Let $A$ be any $n\times n$ invertible matrix. Now if $B$ is an $n\times n$ matrix such that $AB=BA$ for any choice of $A$ then $B$ is a scalar multiple of the identity matrix. That is $B=kI$ .

ThePerfectHacker · #4 $Old$ October 28th, 2007, 03:38 PM

Quote:

Originally Posted by putnam120 $View Post$

I am not sure but is this what you are saying?

Let $A$ be any $n\times n$ invertible matrix. Now if $B$ is an $n\times n$ matrix such that $AB=BA$ for any choice of $A$ then $B$ is a scalar multiple of the identity matrix. That is $B=kI$ .

Exactly. (Just note that $A,B$ are invertible).

halbard · #5 $Old$ March 28th, 2009, 05:18 PM

OK, let's run this past the General and see if it salutes.

Suppose that $B$ commutes with all $A\in\mbox{GL}_n(\mathbb{R})$ . Assume that $B\neq0$ and choose any $u\in\mathbb{R}^n$ with $Bu\neq0$ . Clearly $u\neq0$ .

Claim: The set $\{u, Bu\}$ is linearly dependent.

Assume for contradiction purposes that $u$ and $Bu$ are linearly independent.

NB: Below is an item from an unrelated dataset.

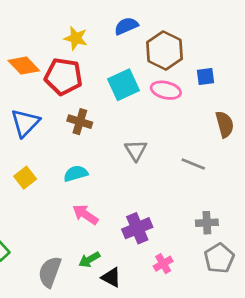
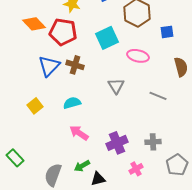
pink ellipse: (166, 90) -> (138, 56), moved
blue triangle: (25, 123) -> (49, 66), moved
gray cross: (207, 223) -> (153, 142), moved
black triangle: (111, 277) -> (98, 179), turned -42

Then so are $u$ and $u-Bu$ .

The linearly independent sets $\{u, Bu\}\mbox{ and }\{u, u-Bu\}$ can each be extended to a basis.

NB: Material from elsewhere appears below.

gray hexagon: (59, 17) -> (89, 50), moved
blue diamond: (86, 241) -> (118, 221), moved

Therefore there exists an invertible matrix $A$ with $Au=u$ and $A(Bu)=u-Bu$ .

But then $u-Bu=ABu=BAu=Bu$ which shows that $u$ and $Bu$ are linearly dependent after all, contradiction.

Therefore $\{u, Bu\}$ is l.d. and there must exist a non-zero scalar $k$ such that $Bu=ku$ .

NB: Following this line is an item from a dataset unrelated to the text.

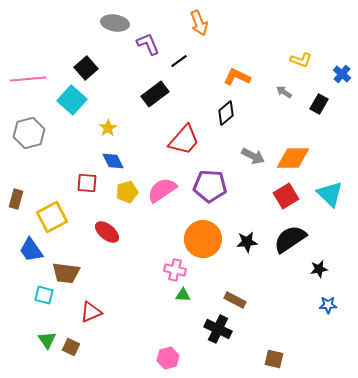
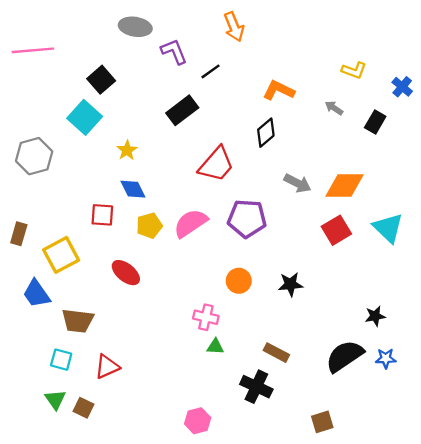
pink line: (28, 79) -> (33, 50), moved
orange circle: (203, 239) -> (239, 281), size x0.6
black semicircle: (290, 239) -> (345, 356), moved
cyan square: (44, 295) -> (61, 360), moved
brown square: (274, 359) -> (322, 422), turned -30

For any non-zero $v\in\mathbb{R}^n$ there is an invertible matrix $C$ such that $v=Cu$ .

Therefore $Bv=B(Cu)=BCu=CBu=C(ku)=kCu=kv$ .

Thus $Bv=kv\mbox{ for all non-zero }v\in\mathbb{R}^n$ which means that $B=kI$ .

Bruno J. · #6 $Old$ June 16th, 2009, 11:15 PM

Let $I_{(j)}$ be the identity matrix with row j multiplied by 2. Then $I_{(j)}A$ is A with row j multiplied by 2, and $AI_{(j)}$ is A with column j multiplied by 2. From

$I_{(j)}A=AI_{(j)}$

we conclude that A has a diagonal entry and zeroes everywhere else on the jth row and the jth column. In this fashion we conclude that A is diagonal.

It is then easy to show that the diagonal entries are all equal.